- _WORK TO COMPLETE_: For each line below that holds the word "chất", make a copy.

DATA SECTION below:

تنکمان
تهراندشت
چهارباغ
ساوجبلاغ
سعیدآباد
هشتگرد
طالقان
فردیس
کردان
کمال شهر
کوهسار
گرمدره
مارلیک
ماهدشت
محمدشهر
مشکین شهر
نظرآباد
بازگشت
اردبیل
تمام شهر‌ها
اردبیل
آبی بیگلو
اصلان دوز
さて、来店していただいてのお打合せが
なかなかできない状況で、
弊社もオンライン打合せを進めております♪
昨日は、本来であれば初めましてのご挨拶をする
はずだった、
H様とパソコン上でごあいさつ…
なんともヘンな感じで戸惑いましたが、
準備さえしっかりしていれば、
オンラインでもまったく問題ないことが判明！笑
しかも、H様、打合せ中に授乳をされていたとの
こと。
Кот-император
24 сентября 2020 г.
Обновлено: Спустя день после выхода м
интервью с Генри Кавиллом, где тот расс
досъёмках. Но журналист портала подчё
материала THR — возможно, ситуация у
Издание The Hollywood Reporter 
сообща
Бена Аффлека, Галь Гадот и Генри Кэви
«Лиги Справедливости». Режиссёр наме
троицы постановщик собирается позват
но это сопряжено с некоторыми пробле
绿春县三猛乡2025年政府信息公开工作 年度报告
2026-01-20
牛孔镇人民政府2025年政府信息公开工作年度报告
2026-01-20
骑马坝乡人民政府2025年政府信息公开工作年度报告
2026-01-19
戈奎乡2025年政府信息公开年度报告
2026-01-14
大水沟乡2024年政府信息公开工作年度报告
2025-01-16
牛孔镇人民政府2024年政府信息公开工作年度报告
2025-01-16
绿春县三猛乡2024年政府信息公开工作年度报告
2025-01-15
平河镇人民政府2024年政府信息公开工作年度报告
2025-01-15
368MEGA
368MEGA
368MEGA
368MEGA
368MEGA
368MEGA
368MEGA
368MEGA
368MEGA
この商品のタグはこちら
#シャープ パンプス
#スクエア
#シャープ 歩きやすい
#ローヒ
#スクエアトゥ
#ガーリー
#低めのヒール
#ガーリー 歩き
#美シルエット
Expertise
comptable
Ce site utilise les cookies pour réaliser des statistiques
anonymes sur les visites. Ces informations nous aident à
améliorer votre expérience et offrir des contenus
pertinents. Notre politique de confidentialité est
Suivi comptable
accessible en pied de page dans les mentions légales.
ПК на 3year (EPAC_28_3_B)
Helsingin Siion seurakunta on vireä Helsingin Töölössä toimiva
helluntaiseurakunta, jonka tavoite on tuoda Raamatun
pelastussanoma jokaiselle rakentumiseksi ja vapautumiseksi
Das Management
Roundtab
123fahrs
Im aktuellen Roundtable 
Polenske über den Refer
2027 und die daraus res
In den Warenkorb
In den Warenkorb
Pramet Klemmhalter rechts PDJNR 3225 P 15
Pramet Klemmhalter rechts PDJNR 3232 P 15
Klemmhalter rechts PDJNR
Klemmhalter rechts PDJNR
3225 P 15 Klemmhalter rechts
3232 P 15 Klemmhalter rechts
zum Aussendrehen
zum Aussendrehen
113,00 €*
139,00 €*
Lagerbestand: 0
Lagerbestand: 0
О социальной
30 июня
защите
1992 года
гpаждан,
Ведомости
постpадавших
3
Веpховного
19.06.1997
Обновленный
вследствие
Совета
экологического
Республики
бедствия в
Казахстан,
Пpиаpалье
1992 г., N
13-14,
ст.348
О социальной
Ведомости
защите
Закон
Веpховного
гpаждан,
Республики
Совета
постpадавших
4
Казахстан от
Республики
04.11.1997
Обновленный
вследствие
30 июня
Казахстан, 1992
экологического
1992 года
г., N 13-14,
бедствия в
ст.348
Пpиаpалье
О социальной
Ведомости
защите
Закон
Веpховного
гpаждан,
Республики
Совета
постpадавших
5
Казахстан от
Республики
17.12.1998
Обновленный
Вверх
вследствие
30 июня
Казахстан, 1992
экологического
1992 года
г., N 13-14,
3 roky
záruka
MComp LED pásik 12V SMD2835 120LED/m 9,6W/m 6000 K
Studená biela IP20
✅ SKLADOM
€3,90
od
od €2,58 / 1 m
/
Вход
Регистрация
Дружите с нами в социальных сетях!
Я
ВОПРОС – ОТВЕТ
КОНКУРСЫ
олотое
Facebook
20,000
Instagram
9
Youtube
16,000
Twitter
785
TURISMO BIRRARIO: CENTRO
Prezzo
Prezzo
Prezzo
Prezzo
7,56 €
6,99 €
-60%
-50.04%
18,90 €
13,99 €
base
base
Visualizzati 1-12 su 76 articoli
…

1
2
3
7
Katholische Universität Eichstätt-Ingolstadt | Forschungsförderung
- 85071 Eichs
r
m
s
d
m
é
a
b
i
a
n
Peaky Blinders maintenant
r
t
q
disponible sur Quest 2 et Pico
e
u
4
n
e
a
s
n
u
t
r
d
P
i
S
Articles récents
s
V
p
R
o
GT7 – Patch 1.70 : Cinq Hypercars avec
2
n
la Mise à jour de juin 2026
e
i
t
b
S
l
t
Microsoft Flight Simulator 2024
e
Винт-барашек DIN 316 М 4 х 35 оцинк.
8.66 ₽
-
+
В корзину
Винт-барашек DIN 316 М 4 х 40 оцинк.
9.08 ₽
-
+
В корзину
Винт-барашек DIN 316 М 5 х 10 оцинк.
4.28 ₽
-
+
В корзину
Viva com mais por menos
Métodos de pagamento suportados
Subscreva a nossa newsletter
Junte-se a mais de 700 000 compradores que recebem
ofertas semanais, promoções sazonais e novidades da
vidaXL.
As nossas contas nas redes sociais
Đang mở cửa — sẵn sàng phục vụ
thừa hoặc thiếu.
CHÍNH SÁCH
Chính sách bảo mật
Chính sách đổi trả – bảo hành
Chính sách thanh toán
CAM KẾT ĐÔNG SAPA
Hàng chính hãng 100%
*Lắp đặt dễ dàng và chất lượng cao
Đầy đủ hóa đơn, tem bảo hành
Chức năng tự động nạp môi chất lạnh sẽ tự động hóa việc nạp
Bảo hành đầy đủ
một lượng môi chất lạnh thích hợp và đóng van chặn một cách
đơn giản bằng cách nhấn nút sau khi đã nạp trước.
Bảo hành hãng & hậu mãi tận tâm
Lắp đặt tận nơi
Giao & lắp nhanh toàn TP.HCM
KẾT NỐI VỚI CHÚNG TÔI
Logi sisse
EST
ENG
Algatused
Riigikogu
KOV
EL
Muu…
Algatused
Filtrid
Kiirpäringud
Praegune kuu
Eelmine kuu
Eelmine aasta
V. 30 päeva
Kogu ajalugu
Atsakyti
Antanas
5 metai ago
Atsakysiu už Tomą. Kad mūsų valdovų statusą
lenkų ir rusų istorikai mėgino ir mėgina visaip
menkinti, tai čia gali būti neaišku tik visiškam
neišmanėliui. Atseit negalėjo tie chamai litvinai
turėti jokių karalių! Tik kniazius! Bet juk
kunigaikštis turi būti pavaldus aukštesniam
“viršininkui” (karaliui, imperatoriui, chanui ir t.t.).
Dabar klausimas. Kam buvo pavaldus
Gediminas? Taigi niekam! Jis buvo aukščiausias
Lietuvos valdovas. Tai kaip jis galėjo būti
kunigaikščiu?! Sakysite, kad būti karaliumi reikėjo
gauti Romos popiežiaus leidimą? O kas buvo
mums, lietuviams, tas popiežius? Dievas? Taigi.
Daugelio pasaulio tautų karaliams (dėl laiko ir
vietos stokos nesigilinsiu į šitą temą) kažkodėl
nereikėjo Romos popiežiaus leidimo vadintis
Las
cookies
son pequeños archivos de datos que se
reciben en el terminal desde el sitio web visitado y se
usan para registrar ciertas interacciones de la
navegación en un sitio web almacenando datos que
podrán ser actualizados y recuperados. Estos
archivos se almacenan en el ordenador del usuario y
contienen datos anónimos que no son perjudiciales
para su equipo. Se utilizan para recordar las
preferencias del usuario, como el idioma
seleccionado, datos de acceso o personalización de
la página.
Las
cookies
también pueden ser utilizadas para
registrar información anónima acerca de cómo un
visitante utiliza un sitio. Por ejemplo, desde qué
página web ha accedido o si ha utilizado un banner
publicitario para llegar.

End of DATA SECTION.

- _THE COMPLETED TASK_:
*Lắp đặt dễ dàng và chất lượng cao
Chức năng tự động nạp môi chất lạnh sẽ tự động hóa việc nạp
một lượng môi chất lạnh thích hợp và đóng van chặn một cách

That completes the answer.